The reason that more progress was not achieved by the Allies in 1943 was that the GAF still stood between them and their dream of unrestricted bombing of German industry. The Luftwaffe had lost much of its offensive strength, but its fighter production curve was rising steadily and Germany still had faith in the power of an effective fighter force. The world had seen, in the Battle of Britain, what a determined fighter force could do in defending the homeland, even when badly outnumbered.

A year before, soon after America's entry into the war, Goering had demanded -- and received -- top priority for the production of fighters. Plans called for production, by December 1944, of 3,000 aircraft per month as compared with the average of some 1,200 per month in 1942. Single-engine fighter production alone was to be quadrupled. The reorganization was planned along mass production lines, with the use of slave labor to overcome manpower shortages as part of the program.

The Germans took the precaution of locating most of their new factories at a respectful distance from the airfields of Britain. They did not think it necessary, at that time, to go in heavily for dispersal or to place their key production centers underground. Nor, apparently, did they reckon with the possibility of air attack from the south on such centers as Regensburg or Wiener Neustadt.

Two Fighter Productions Plants (at unknown locations)

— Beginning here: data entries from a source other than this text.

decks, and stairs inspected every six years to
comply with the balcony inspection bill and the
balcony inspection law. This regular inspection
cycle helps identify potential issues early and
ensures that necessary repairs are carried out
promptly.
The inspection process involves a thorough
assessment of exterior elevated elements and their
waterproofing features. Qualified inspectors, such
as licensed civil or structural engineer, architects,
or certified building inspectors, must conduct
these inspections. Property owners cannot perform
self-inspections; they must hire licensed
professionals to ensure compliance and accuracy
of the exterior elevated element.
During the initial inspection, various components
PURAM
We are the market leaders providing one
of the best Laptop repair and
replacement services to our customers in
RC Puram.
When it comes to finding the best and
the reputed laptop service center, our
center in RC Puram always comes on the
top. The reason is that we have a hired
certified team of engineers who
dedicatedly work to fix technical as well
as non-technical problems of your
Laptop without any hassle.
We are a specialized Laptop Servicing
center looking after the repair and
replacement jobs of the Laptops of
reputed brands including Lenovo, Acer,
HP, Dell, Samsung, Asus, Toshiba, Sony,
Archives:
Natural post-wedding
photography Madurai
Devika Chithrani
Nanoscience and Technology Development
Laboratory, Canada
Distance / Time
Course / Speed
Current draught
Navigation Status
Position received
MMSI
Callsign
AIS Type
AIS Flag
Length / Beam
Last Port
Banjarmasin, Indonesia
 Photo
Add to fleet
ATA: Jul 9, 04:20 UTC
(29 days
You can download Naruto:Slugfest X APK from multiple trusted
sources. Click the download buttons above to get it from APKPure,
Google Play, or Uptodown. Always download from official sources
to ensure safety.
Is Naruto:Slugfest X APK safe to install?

The result of these miscalculations was a set of industrial complexes ingeniously contrived so that interchangeable units could facilitate repair of any damage to the whole system. It was, at the same time, a concentrated and vulnerable target for any air force that refused to be deterred by distance or aerial opposition. The Germans knew this perfectly well. They had in their possession enough crippled Fortresses and Liberators to know that the same aircraft which could strike their submarine pens on the fringes of Europe had sufficient range to reach the farthest corner of the Reich. But they never dreamed that one day Allied fighters would go all the way with the bombers, and they counted on their own fighter screen to protect the sources of their air strength. Perhaps they even hoped that we would make the effort, and fail, and abandon in despair all plans for the subsequent invasion of Europe.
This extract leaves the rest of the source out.